▼
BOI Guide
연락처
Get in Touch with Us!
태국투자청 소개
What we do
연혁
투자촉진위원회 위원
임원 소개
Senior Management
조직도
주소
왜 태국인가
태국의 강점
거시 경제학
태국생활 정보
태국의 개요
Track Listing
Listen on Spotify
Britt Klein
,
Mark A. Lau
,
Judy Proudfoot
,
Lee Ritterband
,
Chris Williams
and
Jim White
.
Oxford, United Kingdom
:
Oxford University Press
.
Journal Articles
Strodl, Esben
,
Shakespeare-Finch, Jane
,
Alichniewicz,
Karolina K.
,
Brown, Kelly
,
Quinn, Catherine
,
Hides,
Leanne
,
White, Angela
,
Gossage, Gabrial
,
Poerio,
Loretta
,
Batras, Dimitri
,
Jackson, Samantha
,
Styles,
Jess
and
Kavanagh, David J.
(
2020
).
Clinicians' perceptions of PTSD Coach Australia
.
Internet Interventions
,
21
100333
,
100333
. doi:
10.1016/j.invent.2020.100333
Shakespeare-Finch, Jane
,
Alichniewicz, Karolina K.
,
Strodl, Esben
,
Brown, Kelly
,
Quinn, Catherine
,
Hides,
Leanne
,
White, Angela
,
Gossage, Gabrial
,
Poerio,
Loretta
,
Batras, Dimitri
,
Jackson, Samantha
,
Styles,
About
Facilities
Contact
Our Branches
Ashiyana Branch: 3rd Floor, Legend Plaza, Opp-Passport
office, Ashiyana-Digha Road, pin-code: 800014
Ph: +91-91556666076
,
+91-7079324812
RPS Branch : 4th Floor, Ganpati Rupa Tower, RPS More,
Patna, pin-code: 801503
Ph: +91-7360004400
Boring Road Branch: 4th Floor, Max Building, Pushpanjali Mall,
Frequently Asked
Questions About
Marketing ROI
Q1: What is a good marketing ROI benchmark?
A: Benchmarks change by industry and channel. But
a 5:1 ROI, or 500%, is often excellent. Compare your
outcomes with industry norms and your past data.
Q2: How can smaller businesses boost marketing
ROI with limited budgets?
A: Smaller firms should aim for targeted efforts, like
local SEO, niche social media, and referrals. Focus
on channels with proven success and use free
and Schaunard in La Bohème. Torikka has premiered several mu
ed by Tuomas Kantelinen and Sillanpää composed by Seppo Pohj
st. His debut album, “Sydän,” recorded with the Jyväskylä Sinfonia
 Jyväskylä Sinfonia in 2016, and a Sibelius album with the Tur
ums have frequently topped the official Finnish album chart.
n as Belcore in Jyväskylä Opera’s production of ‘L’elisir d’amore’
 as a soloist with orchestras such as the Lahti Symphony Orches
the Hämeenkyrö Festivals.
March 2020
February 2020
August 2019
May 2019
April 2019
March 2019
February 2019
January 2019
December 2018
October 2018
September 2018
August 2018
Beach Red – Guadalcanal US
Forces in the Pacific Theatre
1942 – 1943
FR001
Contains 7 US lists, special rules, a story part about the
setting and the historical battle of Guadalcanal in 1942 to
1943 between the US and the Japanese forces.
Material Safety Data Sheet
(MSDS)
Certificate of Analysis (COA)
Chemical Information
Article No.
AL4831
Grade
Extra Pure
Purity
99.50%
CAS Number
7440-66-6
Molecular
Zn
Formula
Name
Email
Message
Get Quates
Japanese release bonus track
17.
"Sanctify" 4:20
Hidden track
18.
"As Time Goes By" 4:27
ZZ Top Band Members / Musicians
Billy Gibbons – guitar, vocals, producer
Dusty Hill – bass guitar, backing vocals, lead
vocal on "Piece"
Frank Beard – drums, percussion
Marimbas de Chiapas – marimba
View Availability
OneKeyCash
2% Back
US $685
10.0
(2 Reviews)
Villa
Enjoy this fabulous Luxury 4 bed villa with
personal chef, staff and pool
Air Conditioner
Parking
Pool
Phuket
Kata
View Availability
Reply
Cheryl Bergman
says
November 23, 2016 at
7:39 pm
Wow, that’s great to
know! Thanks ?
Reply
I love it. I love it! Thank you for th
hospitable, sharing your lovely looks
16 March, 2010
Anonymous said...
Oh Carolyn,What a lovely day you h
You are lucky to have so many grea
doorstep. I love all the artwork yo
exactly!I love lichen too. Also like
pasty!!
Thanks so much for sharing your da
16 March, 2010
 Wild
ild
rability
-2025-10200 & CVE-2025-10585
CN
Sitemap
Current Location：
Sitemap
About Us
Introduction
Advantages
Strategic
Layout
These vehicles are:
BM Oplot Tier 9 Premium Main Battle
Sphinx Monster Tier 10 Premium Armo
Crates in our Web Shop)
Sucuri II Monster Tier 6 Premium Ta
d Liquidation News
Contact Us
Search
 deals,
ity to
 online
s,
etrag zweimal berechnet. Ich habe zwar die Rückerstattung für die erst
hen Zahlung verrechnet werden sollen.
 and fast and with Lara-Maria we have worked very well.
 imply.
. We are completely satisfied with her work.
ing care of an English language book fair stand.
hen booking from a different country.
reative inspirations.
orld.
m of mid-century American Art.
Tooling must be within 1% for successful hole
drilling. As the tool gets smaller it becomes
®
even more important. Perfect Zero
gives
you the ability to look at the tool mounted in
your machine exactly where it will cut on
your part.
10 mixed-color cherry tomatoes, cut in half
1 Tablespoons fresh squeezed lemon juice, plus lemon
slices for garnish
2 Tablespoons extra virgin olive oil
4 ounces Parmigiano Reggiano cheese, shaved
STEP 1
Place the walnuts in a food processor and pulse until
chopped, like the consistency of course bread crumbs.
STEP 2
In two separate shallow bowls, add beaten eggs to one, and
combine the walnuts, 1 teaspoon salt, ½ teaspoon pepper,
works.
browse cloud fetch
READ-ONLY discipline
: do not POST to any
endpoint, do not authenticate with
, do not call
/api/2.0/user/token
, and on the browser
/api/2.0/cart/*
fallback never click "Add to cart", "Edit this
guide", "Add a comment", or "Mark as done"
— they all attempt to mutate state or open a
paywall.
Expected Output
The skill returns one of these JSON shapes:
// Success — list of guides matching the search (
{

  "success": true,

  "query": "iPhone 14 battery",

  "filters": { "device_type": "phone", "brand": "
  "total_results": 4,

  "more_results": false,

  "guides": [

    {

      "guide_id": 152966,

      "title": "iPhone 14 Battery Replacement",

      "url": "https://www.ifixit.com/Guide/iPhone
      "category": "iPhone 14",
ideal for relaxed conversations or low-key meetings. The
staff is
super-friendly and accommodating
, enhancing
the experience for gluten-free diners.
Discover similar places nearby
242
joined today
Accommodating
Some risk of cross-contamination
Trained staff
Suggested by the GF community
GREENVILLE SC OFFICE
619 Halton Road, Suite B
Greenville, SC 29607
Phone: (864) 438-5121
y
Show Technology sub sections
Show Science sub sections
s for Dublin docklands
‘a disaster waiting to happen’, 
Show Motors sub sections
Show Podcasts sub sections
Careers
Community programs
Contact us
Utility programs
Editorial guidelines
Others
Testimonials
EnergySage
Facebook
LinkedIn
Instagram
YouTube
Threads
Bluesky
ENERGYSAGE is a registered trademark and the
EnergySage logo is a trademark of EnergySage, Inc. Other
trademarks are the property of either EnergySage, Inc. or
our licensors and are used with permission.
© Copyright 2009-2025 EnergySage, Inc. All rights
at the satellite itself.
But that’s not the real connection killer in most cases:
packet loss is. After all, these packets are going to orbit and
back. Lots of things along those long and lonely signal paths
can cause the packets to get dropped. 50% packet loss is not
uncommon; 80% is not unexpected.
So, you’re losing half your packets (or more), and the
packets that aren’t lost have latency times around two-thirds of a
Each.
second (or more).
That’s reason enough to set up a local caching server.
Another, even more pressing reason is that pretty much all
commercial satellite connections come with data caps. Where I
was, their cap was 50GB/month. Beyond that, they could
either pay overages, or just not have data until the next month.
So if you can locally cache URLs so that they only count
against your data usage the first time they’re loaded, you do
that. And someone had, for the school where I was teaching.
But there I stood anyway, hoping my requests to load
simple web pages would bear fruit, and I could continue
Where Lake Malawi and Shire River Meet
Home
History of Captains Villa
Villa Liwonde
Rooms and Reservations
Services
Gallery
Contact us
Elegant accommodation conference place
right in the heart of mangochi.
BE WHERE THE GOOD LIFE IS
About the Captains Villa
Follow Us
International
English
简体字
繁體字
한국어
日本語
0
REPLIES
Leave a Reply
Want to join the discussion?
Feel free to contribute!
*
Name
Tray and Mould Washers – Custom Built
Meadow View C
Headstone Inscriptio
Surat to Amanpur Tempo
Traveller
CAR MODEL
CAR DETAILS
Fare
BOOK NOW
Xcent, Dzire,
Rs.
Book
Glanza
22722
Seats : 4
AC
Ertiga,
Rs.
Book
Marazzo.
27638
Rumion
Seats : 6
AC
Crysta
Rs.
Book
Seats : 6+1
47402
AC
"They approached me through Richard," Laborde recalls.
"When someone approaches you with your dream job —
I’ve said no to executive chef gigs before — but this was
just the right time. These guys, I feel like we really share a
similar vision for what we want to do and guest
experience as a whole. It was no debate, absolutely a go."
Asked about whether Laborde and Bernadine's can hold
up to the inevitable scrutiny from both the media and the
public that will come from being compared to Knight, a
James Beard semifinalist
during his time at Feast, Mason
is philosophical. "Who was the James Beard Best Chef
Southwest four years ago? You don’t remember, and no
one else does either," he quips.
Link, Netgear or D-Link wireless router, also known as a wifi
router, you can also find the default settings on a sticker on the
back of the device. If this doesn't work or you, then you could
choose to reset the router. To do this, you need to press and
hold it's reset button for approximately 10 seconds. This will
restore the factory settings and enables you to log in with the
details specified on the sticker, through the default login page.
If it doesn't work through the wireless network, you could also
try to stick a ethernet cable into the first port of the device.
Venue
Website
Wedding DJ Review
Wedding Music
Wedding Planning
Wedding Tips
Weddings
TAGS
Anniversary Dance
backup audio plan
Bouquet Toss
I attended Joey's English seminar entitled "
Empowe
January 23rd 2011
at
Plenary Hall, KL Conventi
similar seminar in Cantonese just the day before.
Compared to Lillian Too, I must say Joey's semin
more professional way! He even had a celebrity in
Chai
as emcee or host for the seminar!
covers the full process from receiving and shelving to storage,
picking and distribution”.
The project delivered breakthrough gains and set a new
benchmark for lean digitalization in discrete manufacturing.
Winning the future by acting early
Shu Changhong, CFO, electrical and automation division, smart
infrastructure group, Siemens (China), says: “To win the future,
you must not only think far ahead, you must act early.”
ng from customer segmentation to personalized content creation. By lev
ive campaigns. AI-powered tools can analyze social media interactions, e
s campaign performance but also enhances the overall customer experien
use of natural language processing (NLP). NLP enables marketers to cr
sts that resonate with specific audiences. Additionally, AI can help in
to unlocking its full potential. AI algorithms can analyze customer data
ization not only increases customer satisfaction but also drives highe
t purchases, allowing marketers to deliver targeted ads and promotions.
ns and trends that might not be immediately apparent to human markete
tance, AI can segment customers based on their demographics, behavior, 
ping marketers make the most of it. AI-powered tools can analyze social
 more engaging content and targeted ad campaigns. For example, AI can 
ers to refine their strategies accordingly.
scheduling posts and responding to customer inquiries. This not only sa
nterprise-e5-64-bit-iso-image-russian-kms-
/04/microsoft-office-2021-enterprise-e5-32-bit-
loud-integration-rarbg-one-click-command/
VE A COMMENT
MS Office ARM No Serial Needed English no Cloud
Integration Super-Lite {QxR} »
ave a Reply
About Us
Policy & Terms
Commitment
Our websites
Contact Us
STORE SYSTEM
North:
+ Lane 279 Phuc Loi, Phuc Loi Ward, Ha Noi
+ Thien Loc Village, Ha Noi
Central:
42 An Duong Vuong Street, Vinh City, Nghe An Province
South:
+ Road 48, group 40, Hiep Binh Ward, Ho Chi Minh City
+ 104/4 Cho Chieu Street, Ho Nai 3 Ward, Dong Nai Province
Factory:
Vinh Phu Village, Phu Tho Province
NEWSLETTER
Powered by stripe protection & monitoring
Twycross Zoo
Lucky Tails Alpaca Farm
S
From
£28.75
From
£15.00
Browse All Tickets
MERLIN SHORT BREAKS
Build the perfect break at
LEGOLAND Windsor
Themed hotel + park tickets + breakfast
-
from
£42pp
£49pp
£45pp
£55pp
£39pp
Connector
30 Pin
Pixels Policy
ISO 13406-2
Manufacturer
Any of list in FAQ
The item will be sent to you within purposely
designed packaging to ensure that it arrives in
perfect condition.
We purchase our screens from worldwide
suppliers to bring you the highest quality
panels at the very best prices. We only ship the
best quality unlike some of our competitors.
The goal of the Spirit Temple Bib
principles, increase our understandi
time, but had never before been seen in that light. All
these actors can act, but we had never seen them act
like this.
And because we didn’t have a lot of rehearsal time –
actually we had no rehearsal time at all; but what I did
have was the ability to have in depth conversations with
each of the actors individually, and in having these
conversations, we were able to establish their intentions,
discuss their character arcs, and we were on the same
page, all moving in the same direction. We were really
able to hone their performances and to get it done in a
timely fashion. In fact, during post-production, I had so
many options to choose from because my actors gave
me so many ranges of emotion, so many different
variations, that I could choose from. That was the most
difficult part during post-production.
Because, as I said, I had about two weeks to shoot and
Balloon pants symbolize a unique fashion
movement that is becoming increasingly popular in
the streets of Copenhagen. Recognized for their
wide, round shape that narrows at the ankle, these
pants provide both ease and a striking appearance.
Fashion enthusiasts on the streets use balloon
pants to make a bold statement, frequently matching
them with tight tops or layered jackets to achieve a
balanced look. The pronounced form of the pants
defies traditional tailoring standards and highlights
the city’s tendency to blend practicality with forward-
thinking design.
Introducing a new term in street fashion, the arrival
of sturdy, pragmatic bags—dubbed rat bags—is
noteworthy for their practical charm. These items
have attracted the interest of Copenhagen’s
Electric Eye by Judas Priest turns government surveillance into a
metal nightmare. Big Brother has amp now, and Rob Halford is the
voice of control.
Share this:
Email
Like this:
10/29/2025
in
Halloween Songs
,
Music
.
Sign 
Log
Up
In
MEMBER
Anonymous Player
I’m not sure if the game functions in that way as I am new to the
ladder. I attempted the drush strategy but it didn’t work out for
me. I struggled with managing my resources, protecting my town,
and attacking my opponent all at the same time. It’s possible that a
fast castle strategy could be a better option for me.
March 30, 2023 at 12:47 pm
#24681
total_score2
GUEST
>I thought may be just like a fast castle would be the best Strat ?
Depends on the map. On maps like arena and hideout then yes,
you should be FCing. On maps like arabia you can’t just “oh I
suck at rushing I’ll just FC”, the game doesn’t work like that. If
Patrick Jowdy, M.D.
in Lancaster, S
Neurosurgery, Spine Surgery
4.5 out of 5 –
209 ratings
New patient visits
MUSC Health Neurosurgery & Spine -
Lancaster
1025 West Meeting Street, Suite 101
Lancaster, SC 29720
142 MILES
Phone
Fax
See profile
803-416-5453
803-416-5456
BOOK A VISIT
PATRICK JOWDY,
▲
- **Instructions for the task**:
Only lines with the word "Japanese" should be collected from the material.

- **Task output**:
1943 between the US and the Japanese forces.
Japanese release bonus track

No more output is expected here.